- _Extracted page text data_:
>>>

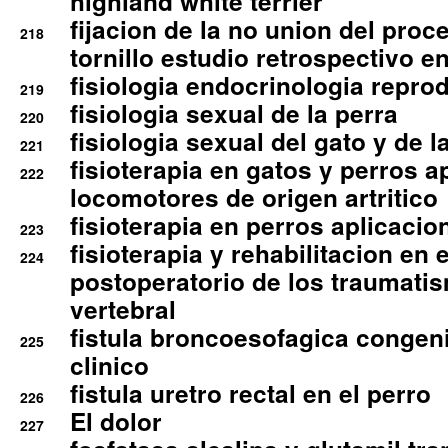
highland white terrier
fijacion de la no union del pro
218
tornillo estudio retrospectivo e
fisiologia endocrinologia reprod
219
fisiologia sexual de la perra
220
fisiologia sexual del gato y de l
221
fisioterapia en gatos y perros a
222
locomotores de origen artritico
fisioterapia en perros aplicacio
223
fisioterapia y rehabilitacion en 
224
postoperatorio de los traumati
vertebral
fistula broncoesofagica congen
225
clinico
fistula uretro rectal en el perro
226
El dolor
227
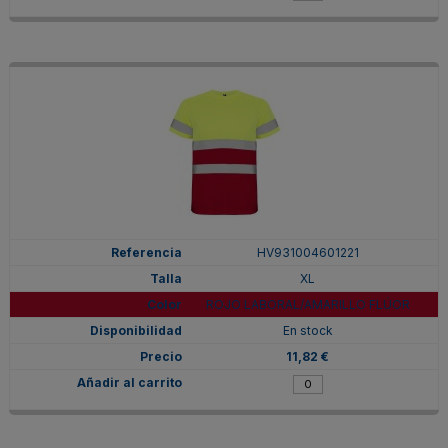
HV931004601221
XL
ROJO LABORAL/AMARILLO FLÚOR
En stock
11,82 €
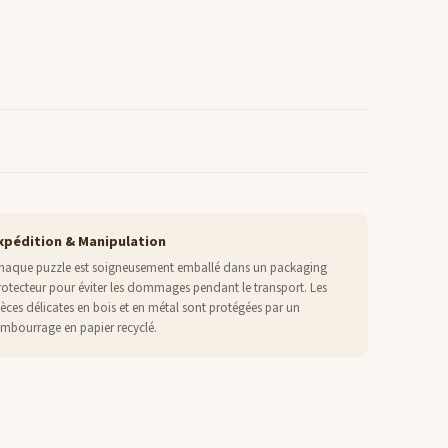
xpédition & Manipulation
haque puzzle est soigneusement emballé dans un packaging
rotecteur pour éviter les dommages pendant le transport. Les
ièces délicates en bois et en métal sont protégées par un
embourrage en papier recyclé.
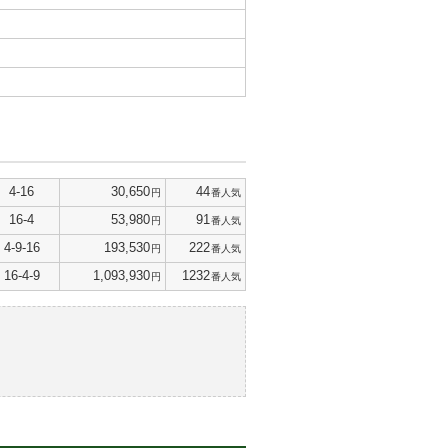
4-16
30,650
44
円
番人気
16-4
53,980
91
円
番人気
4-9-16
193,530
222
円
番人気
16-4-9
1,093,930
1232
円
番人気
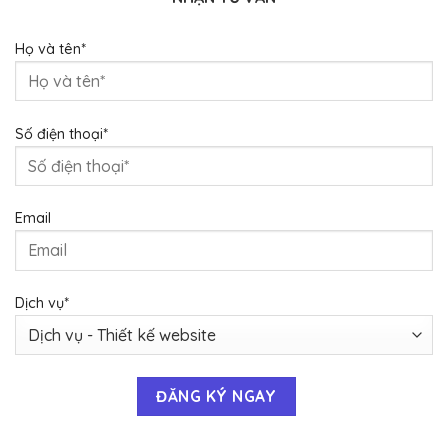
Họ và tên*
Số điện thoại*
Email
Dịch vụ*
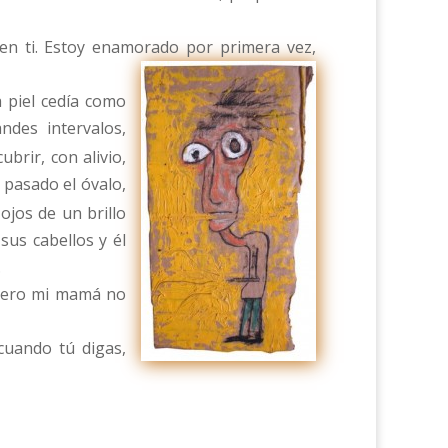
en ti. Estoy enamorado por primera vez,
 piel cedía como
ndes intervalos,
brir, con alivio,
, pasado el óvalo,
ojos de un brillo
sus cabellos y él
.
. Pero mi mamá no
cuando tú digas,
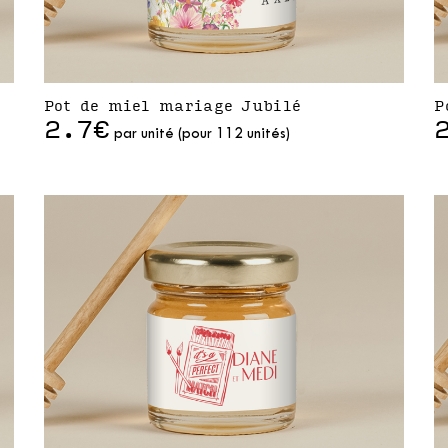
Pot de miel mariage Jubilé
P
2.7€
par unité (pour 112 unités)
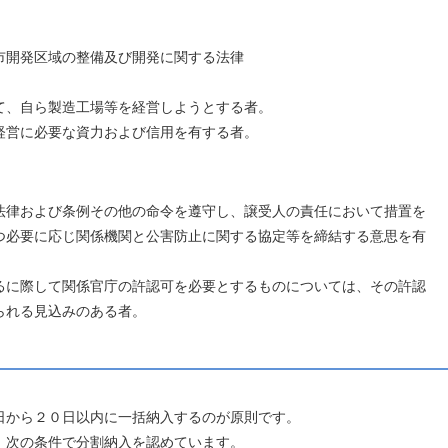
発区域の整備及び開発に関する法律
て、自ら製造工場等を経営しようとする者。
に必要な資力および信用を有する者。
よび条例その他の命令を遵守し、譲受人の責任において措置を
に応じ関係機関と公害防止に関する協定等を締結する意思を有
して関係官庁の許認可を必要とするものについては、その許認
る見込みのある者。
日から２０日以内に一括納入
するのが原則です。
の条件で分割納入を認めています。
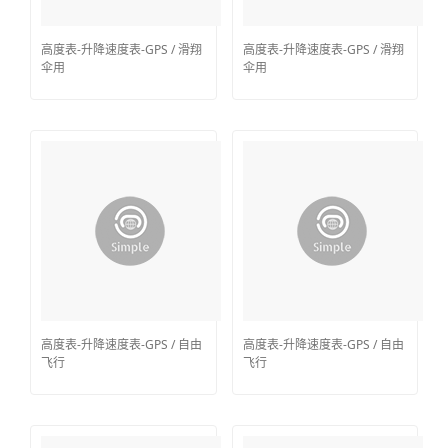
高度表-升降速度表-GPS / 滑翔
高度表-升降速度表-GPS / 滑翔
伞用
伞用
高度表-升降速度表-GPS / 自由
高度表-升降速度表-GPS / 自由
飞行
飞行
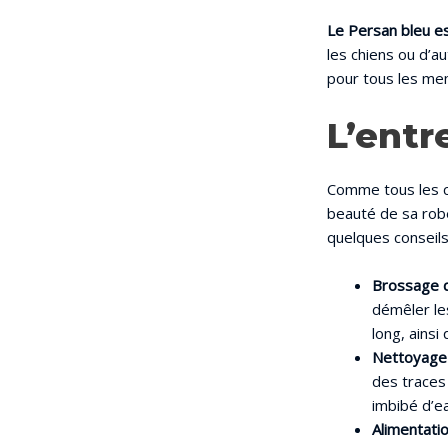
Le Persan bleu es
les chiens ou d’a
pour tous les mem
L’entr
Comme tous les ch
beauté de sa robe
quelques conseils
Brossage q
démêler les
long, ainsi
Nettoyage 
des traces
imbibé d’ea
Alimentati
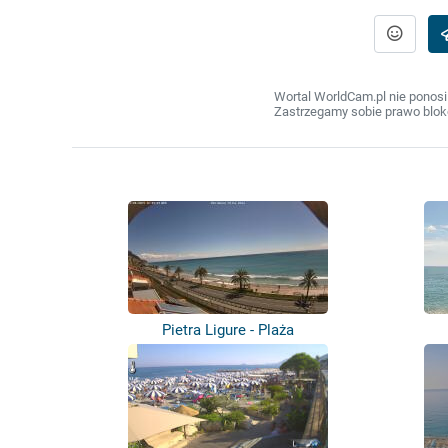
Wortal WorldCam.pl nie ponosi
Zastrzegamy sobie prawo bloko
Pietra Ligure - Plaża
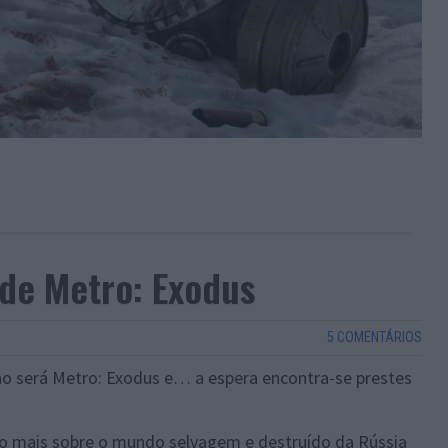
de Metro: Exodus
5 COMENTÁRIOS
o será Metro: Exodus e… a espera encontra-se prestes
o mais sobre o mundo selvagem e destruído da Rússia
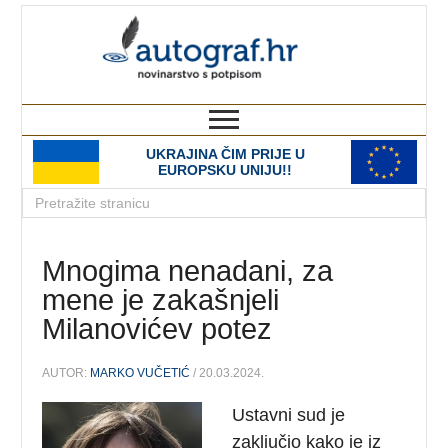
autograf.hr
novinarstvo s potpisom
UKRAJINA ČIM PRIJE U
EUROPSKU UNIJU!!
Mnogima nenadani, za
mene je zakašnjeli
Milanovićev potez
AUTOR:
MARKO VUČETIĆ
/ 20.03.2024.
Ustavni sud je
zaključio kako je iz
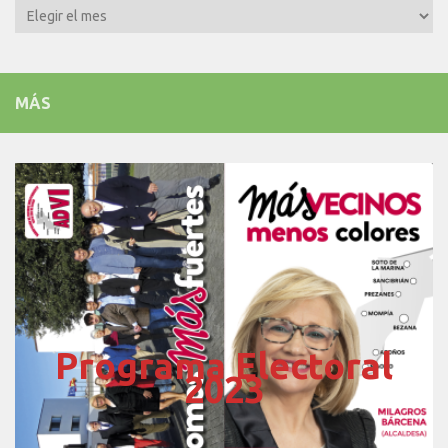
Hemeroteca
MÁS
Programa Electoral
2023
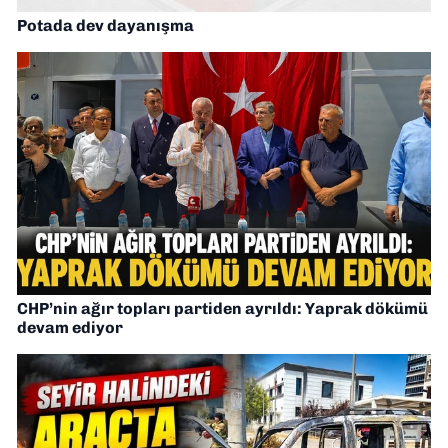
Potada dev dayanışma
CHP’nin ağır topları partiden ayrıldı: Yaprak dökümü
devam ediyor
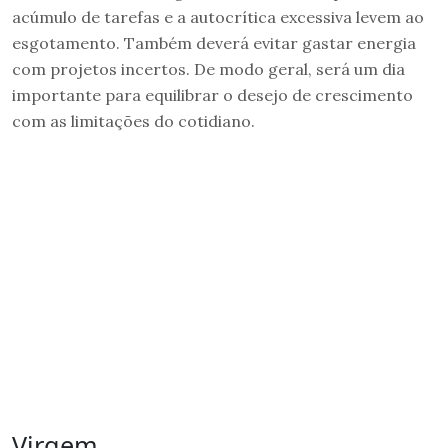
acúmulo de tarefas e a autocrítica excessiva levem ao
esgotamento. Também deverá evitar gastar energia
com projetos incertos. De modo geral, será um dia
importante para equilibrar o desejo de crescimento
com as limitações do cotidiano.
Virgem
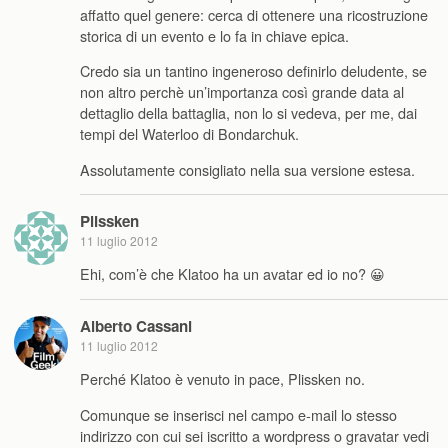
affatto quel genere: cerca di ottenere una ricostruzione
storica di un evento e lo fa in chiave epica.
Credo sia un tantino ingeneroso definirlo deludente, se
non altro perchè un’importanza così grande data al
dettaglio della battaglia, non lo si vedeva, per me, dai
tempi del Waterloo di Bondarchuk.
Assolutamente consigliato nella sua versione estesa.
Plissken
11 luglio 2012
Ehi, com’è che Klatoo ha un avatar ed io no? 😀
Alberto Cassani
11 luglio 2012
Perché Klatoo è venuto in pace, Plissken no.
Comunque se inserisci nel campo e-mail lo stesso
indirizzo con cui sei iscritto a wordpress o gravatar vedi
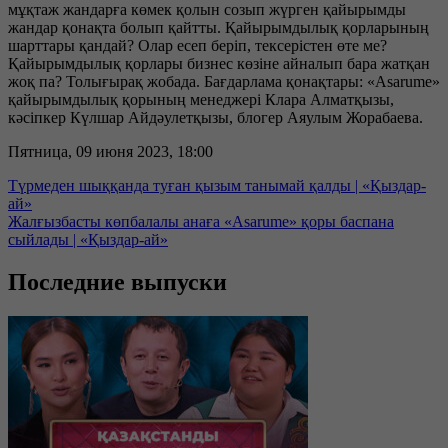
мұқтаж жандарға көмек қолын созып жүрген қайырымды
жандар қонақта болып қайтты. Қайырымдылық қорларының
шарттары қандай? Олар есеп беріп, тексерістен өте ме?
Қайырымдылық қорлары бизнес көзіне айналып бара жатқан
жоқ па? Толығырақ жобада. Бағдарлама қонақтары: «Asarume»
қайырымдылық қорының менеджері Клара Алматқызы,
кәсіпкер Күлшар Айдәулетқызы, блогер Аяулым Жорабаева.
Пятница, 09 июня 2023, 18:00
Түрмеден шыққанда туған қызым танымай қалды | «Қыздар-
ай»
Жалғызбасты көпбалалы анаға «Asarume» қоры баспана
сыйлады | «Қыздар-ай»
Последние выпуски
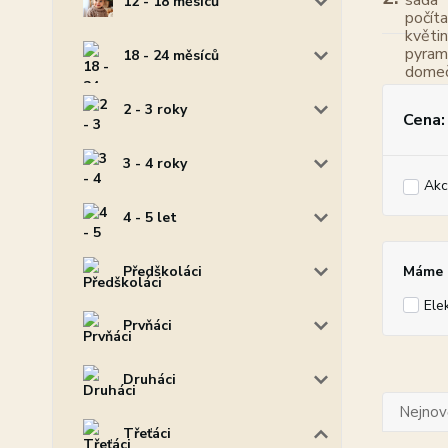
12 - 18 měsíců
18 - 24 měsíců
2 - 3 roky
Cena:
3 - 4 roky
Akc
4 - 5 let
Předškoláci
Máme p
Ele
Prvňáci
Druháci
Nejnově
Třeťáci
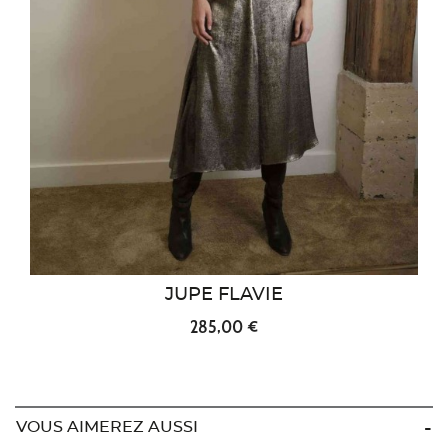
JUPE FLAVIE
285,00 €
VOUS AIMEREZ AUSSI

<<<

Determine the number of lines in the entries above where the string "Klatoo" appears. Answer with the number alone.

- _Written answer_: 2